There are some of those patients in the trial. Yes.

Excellent. Thanks very much.

And our next question comes from the line of Howard Liang from Leerink Swann.

Good morning. This is Joe (inaudible) in for Howard. I just had a quick question on the progress of the Phase III TIVO trial. Could you give us an indication of approximately how many sites are currently open for that trial?

So, the study opened in February. And we enrolled our first patient -- so we enrolled our first patient in February of 2010. And we anticipate that we will complete enrollment by February of next year. And enrollment is going very well. Our target is to bring on a total of approximately 97 study sites worldwide. I think we'd rather not get into exactly how many are up and running at this point. But I am happy to say that things are going very, very well, and we're off to a good start.

Great. And could you remind us of the distribution of some of those sites? Are they -- I know that there's a lot in Eastern -- there's a few in Eastern Europe. Could you remind us what the distribution will be?

Sure can. We have sites open in the Americas, Western, Central, and Eastern Europe, and in Asia, and a number of sites in various countries in these regions.

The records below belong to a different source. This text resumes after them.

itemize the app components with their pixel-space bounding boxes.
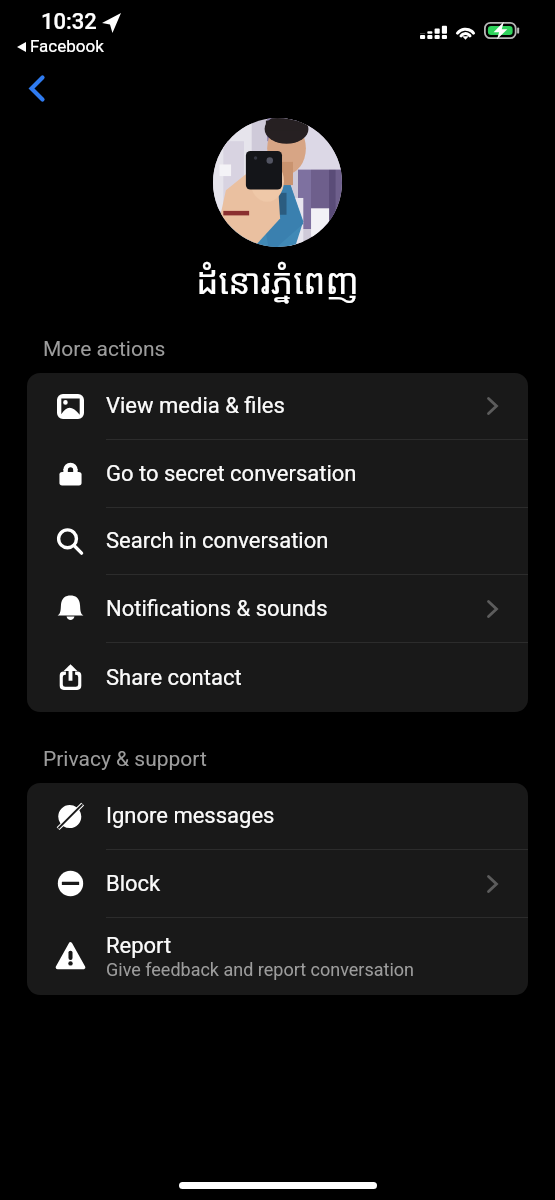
button[interactable]: Report xyxy=(27,918,528,995)
button[interactable]: Back xyxy=(9,63,65,114)
staticText: Privacy & support xyxy=(43,747,207,772)
staticText: Go to secret conversation xyxy=(106,461,357,487)
staticText: Share contact xyxy=(106,665,242,691)
staticText: ដំនោរភ្នំពេញ xyxy=(0,257,555,305)
button[interactable]: Ignore messages xyxy=(27,783,528,849)
staticText: Notifications & sounds xyxy=(106,596,328,622)
staticText: 10:32 xyxy=(41,9,97,35)
staticText: Give feedback and report conversation xyxy=(106,959,414,980)
button[interactable]: View media & files xyxy=(27,373,528,439)
staticText: More actions xyxy=(43,337,166,362)
staticText: Ignore messages xyxy=(106,803,275,829)
button[interactable]: Notifications & sounds xyxy=(27,575,528,642)
button[interactable]: Share contact xyxy=(27,643,528,712)
button[interactable]: Profile photo xyxy=(213,118,342,247)
staticText: Block xyxy=(106,871,161,897)
button[interactable]: Search in conversation xyxy=(27,508,528,574)
staticText: View media & files xyxy=(106,393,285,419)
button[interactable]: Go to secret conversation xyxy=(27,440,528,507)
staticText: Facebook xyxy=(30,36,104,56)
staticText: Search in conversation xyxy=(106,528,329,554)
staticText: Report xyxy=(106,933,172,959)
button[interactable]: Block xyxy=(27,850,528,917)
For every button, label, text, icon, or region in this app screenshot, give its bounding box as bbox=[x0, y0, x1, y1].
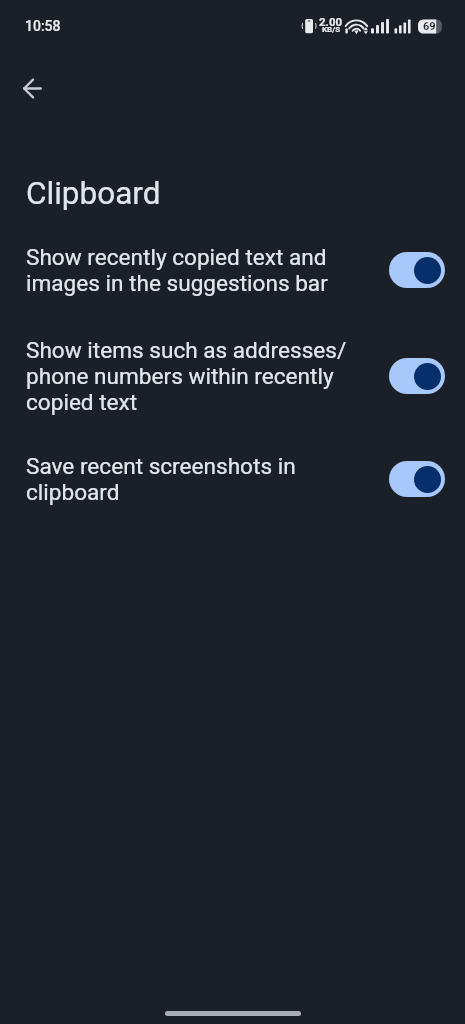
button[interactable]: Back bbox=[12, 68, 52, 108]
button[interactable]: Toggle bbox=[389, 358, 445, 394]
staticText: Show recently copied text and images in … bbox=[26, 244, 382, 296]
staticText: KB/S bbox=[322, 25, 341, 34]
button[interactable]: Toggle bbox=[389, 461, 445, 497]
button[interactable]: Show recently copied text and images in … bbox=[0, 225, 465, 315]
staticText: Show items such as addresses/phone numbe… bbox=[26, 337, 382, 415]
button[interactable]: Show items such as addresses/phone numbe… bbox=[0, 318, 465, 434]
button[interactable]: Save recent screenshots in clipboard bbox=[0, 434, 465, 524]
staticText: 69 bbox=[423, 20, 436, 33]
button[interactable]: Toggle bbox=[389, 252, 445, 288]
staticText: Clipboard bbox=[26, 175, 161, 212]
staticText: 10:58 bbox=[25, 18, 61, 34]
staticText: 2.00 bbox=[319, 15, 343, 28]
staticText: Save recent screenshots in clipboard bbox=[26, 453, 382, 505]
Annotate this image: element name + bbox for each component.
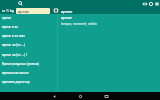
staticText: времеви директор [2, 80, 30, 84]
button[interactable]: ru [0, 7, 15, 14]
staticText: време [61, 16, 72, 20]
staticText: време [18, 9, 30, 14]
staticText: Време разделно (режим) [2, 62, 40, 66]
button[interactable]: Време разделно (режим) [0, 60, 57, 69]
button[interactable]: време в за съм [0, 32, 57, 41]
staticText: ru [2, 9, 5, 13]
staticText: време в за съм [2, 34, 25, 38]
button[interactable]: Camera translate [52, 7, 60, 14]
staticText: време [61, 9, 73, 14]
button[interactable]: времеви директор [0, 78, 57, 87]
staticText: време [2, 16, 12, 20]
button[interactable]: времеизчисление [0, 69, 57, 78]
staticText: tempo, moment, mihlo [61, 22, 97, 26]
button[interactable]: Home [75, 92, 85, 100]
staticText: време на (по ~) [2, 43, 25, 47]
button[interactable]: време [0, 14, 57, 23]
staticText: времеизчисление [2, 71, 29, 75]
staticText: време в за [2, 25, 18, 29]
button[interactable]: време на (по ~) [0, 41, 57, 50]
button[interactable]: време на (по ~) 1 [0, 51, 57, 60]
button[interactable]: време [16, 8, 50, 14]
button[interactable]: Back [49, 92, 59, 100]
staticText: време на (по ~) 1 [2, 53, 28, 57]
staticText: bg [10, 9, 14, 13]
button[interactable]: Recent apps [101, 92, 111, 100]
button[interactable]: време в за [0, 23, 57, 32]
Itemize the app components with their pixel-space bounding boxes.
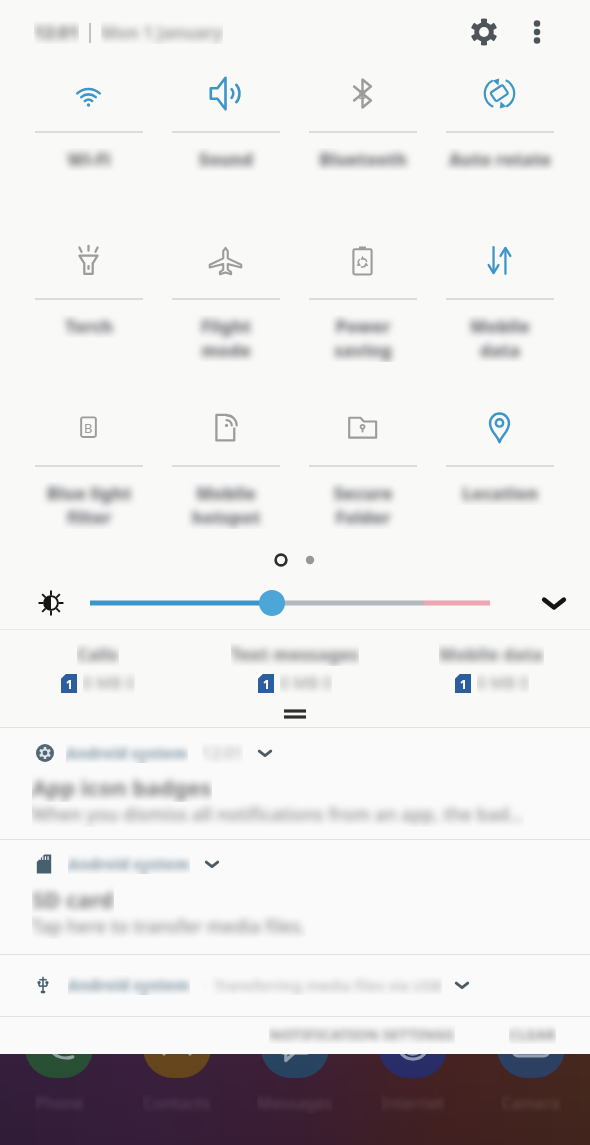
staticText: App icon badges (32, 772, 212, 802)
staticText: 1 (460, 676, 467, 692)
staticText: Blue light filter (26, 482, 152, 529)
button[interactable]: More options (514, 9, 560, 55)
staticText: 0 MB 0 (83, 672, 135, 694)
staticText: Bluetooth (300, 148, 426, 171)
staticText: Mon 1 January (101, 21, 223, 44)
staticText: Mobile data (437, 315, 563, 362)
staticText: Calls (77, 643, 119, 666)
button[interactable]: Mobile hotspot (157, 396, 294, 548)
button[interactable]: Expand quick settings (532, 581, 576, 625)
staticText: CLEAR (509, 1024, 556, 1044)
staticText: 0 MB 0 (477, 672, 529, 694)
staticText: Internet (381, 1092, 445, 1114)
staticText: Auto rotate (437, 148, 563, 171)
button[interactable]: Calls (0, 640, 196, 702)
staticText: 1 (263, 676, 270, 692)
staticText: Text messages (231, 643, 359, 666)
staticText: Android system (68, 854, 190, 874)
staticText: B (84, 419, 93, 437)
staticText: Secure Folder (300, 482, 426, 529)
staticText: Phone (35, 1092, 84, 1114)
button[interactable]: B (294, 62, 431, 214)
button[interactable]: Flight mode (157, 229, 294, 381)
button[interactable]: Phone (25, 1000, 93, 1114)
button[interactable]: Contacts (143, 1000, 211, 1114)
staticText: Mobile hotspot (163, 482, 289, 529)
staticText: 12:01 (34, 21, 79, 44)
button[interactable]: Auto rotate (431, 62, 568, 214)
button[interactable]: CLEAR (497, 1018, 568, 1050)
staticText: Tap here to transfer media files. (32, 914, 306, 939)
staticText: Torch (26, 315, 152, 338)
button[interactable]: Android system (0, 955, 590, 1015)
staticText: NOTIFICATION SETTINGS (269, 1024, 455, 1044)
button[interactable]: Sound (157, 62, 294, 214)
button[interactable]: Android system (0, 728, 590, 839)
button[interactable]: Location (431, 396, 568, 548)
staticText: When you dismiss all notifications from … (32, 802, 524, 827)
staticText: SD card (32, 884, 114, 914)
staticText: Sound (163, 148, 289, 171)
button[interactable]: Torch (20, 229, 157, 381)
staticText: Android system (68, 975, 190, 995)
staticText: Power saving (300, 315, 426, 362)
staticText: Contacts (143, 1092, 211, 1114)
button[interactable]: Camera (497, 1000, 565, 1114)
staticText: Camera (501, 1092, 561, 1114)
button[interactable]: Wi-Fi (20, 62, 157, 214)
button[interactable]: Internet (379, 1000, 447, 1114)
button[interactable]: B (20, 396, 157, 548)
staticText: · Transferring media files via USB (202, 975, 442, 995)
staticText: 12:01 (202, 742, 243, 764)
staticText: 1 (66, 676, 73, 692)
staticText: B (358, 85, 367, 103)
staticText: Flight mode (163, 315, 289, 362)
button[interactable]: Text messages (196, 640, 393, 702)
button[interactable]: Mobile data (431, 229, 568, 381)
staticText: Messages (257, 1092, 333, 1114)
button[interactable]: Mobile data (393, 640, 590, 702)
button[interactable]: Secure Folder (294, 396, 431, 548)
button[interactable]: Power saving (294, 229, 431, 381)
staticText: Location (437, 482, 563, 505)
staticText: 0 MB 0 (280, 672, 332, 694)
staticText: Mobile data (439, 643, 544, 666)
button[interactable]: Android system (0, 840, 590, 953)
button[interactable]: NOTIFICATION SETTINGS (257, 1018, 467, 1050)
button[interactable]: Settings (461, 9, 507, 55)
staticText: Android system (66, 743, 188, 763)
staticText: Wi-Fi (26, 148, 152, 171)
button[interactable]: Messages (257, 1000, 333, 1114)
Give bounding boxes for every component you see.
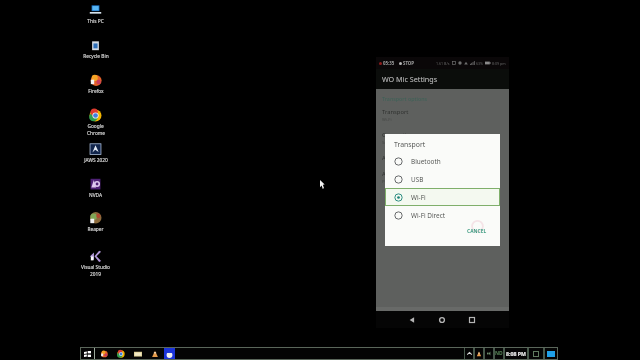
button[interactable]: Clock, 8:08 PM: [504, 347, 528, 360]
staticText: Google: [87, 123, 104, 130]
button[interactable]: This PC: [77, 4, 114, 25]
staticText: Settings: [382, 140, 398, 146]
button[interactable]: VLC media player: [148, 347, 161, 360]
button[interactable]: Wi-Fi: [385, 188, 500, 206]
staticText: 2019: [90, 271, 101, 278]
staticText: Visual Studio: [81, 264, 110, 271]
button[interactable]: Reaper: [77, 212, 114, 233]
staticText: JAWS 2020: [84, 157, 108, 164]
staticText: This PC: [87, 18, 104, 25]
staticText: Wi-Fi: [411, 193, 426, 202]
button[interactable]: Audio source: [376, 154, 509, 162]
staticText: CANCEL: [467, 228, 487, 235]
staticText: Connection: [382, 131, 414, 139]
staticText: Wi-Fi Direct: [411, 211, 446, 220]
button[interactable]: Transport: [376, 108, 509, 123]
button[interactable]: Recycle Bin: [77, 39, 114, 60]
button[interactable]: VLC media player: [474, 347, 484, 360]
staticText: STOP: [403, 60, 415, 66]
button[interactable]: Firefox: [77, 74, 114, 95]
staticText: Firefox: [88, 88, 104, 95]
button[interactable]: File Explorer: [131, 347, 144, 360]
staticText: Transport: [394, 140, 426, 149]
staticText: 05:35: [383, 60, 395, 66]
staticText: Transport: [382, 108, 409, 116]
staticText: Wi-Fi: [382, 117, 392, 123]
staticText: Audio source: [382, 154, 418, 162]
button[interactable]: Visual Studio 2019: [77, 250, 114, 278]
button[interactable]: Recents: [463, 311, 480, 328]
staticText: PCM 16bit: [382, 179, 403, 185]
button[interactable]: CANCEL: [463, 224, 491, 239]
button[interactable]: NVDA: [494, 347, 504, 360]
staticText: Recycle Bin: [83, 53, 109, 60]
button[interactable]: Connection: [376, 131, 509, 146]
button[interactable]: USB: [385, 170, 500, 188]
staticText: 63%: [476, 61, 484, 66]
button[interactable]: Show hidden icons: [464, 347, 474, 360]
staticText: 8:08 PM: [506, 350, 526, 357]
button[interactable]: WO Mic client: [164, 348, 175, 360]
button[interactable]: Start: [80, 347, 95, 360]
button[interactable]: Volume: [484, 347, 494, 360]
staticText: USB: [411, 175, 424, 184]
staticText: Reaper: [87, 226, 104, 233]
staticText: NVDA: [89, 192, 102, 199]
button[interactable]: Firefox: [97, 347, 110, 360]
staticText: Audio format: [382, 170, 419, 178]
button[interactable]: Bluetooth: [385, 152, 500, 170]
staticText: Chrome: [87, 130, 105, 137]
button[interactable]: Home: [433, 311, 450, 328]
button[interactable]: Google Chrome: [77, 109, 114, 137]
staticText: WO Mic Settings: [382, 74, 438, 84]
button[interactable]: Show desktop: [544, 347, 558, 360]
staticText: Transport options: [382, 95, 428, 102]
staticText: Bluetooth: [411, 157, 441, 166]
staticText: 8:09 pm: [492, 61, 506, 66]
button[interactable]: Action center: [528, 347, 544, 360]
button[interactable]: Audio format: [376, 170, 509, 185]
button[interactable]: Wi-Fi Direct: [385, 206, 500, 224]
button[interactable]: NVDA: [77, 178, 114, 199]
button[interactable]: Back: [403, 311, 420, 328]
staticText: 1.61 B/s: [436, 61, 450, 66]
staticText: ND: [495, 350, 503, 357]
button[interactable]: Google Chrome: [114, 347, 127, 360]
button[interactable]: JAWS 2020: [77, 143, 114, 164]
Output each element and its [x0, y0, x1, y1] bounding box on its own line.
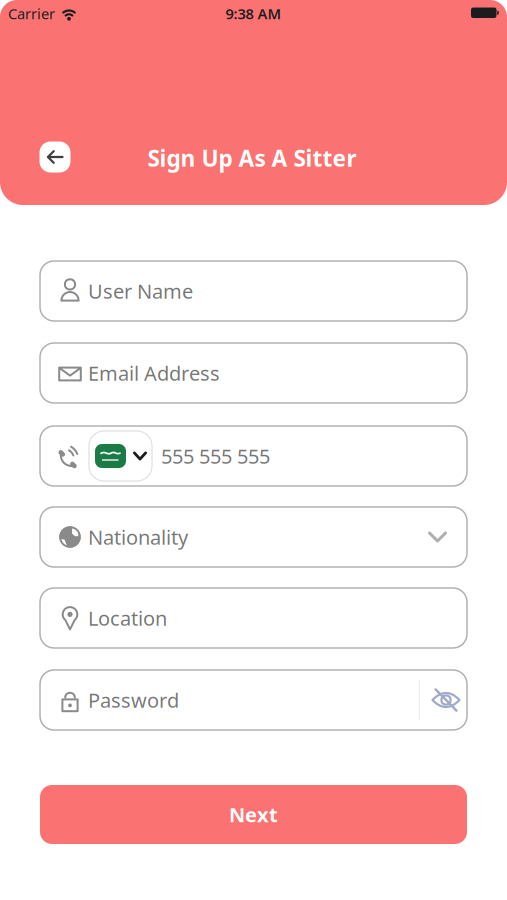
staticText: Location — [88, 605, 167, 631]
staticText: Email Address — [88, 360, 220, 386]
staticText: 555 555 555 — [161, 443, 270, 469]
staticText: Sign Up As A Sitter — [148, 143, 356, 173]
staticText: Nationality — [88, 524, 188, 550]
button[interactable]: Back — [40, 142, 70, 172]
button[interactable]: Country code — [89, 431, 152, 481]
staticText: Next — [229, 801, 278, 828]
staticText: 9:38 AM — [226, 4, 282, 23]
staticText: Password — [88, 687, 179, 713]
button[interactable]: User Name — [40, 261, 467, 321]
button[interactable]: Next — [40, 785, 467, 844]
button[interactable]: Location — [40, 588, 467, 648]
button[interactable]: Password — [40, 670, 467, 730]
staticText: User Name — [88, 278, 193, 304]
button[interactable]: Phone Number — [40, 426, 467, 486]
button[interactable]: Email Address — [40, 343, 467, 403]
button[interactable]: Nationality — [40, 507, 467, 567]
staticText: Carrier — [8, 4, 55, 23]
button[interactable]: Show password — [431, 687, 461, 713]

Great. Thank you. And for the Phase III -- this is more of a finance question. For the Phase III trial, have you accounted for or booked the purchasing for Nexavar for this trial already? Is that already baked into the current expenses? Or is that something we should expect going forward?

Some of it's in the current expenses. If you look at the balance sheet, you'll see that there's some -- that it's actually in the -- some of it's in prepays. And some of it has actually [hit] through the balance sheet. But there's a fairly large slug of it in the prepaid expenses on the balance sheet still. And that'll be bled out as it's used.

Great. And then the last question is on combination, back to combination. Is there a plan for a combination with Xeloda in breast or in other settings, given the success of Nexavar?

That is a combination that's of considerable interest to us. And it's one that we are giving serious consideration to exploring in the near future.

Great. Okay. Thank you very much.

(Operator Instructions). And as we have no further questions, I'd like to turn the call over to Mr. Tuan Ha-Ngoc.

Yes. Thank you. Thank you all, again, for your time today. And we look forward to updating you on our progress throughout the year. Have a good day.

Thank you, ladies and gentleman, for your participation in today's conference. This concludes the presentation. You may now disconnect. Have a great day.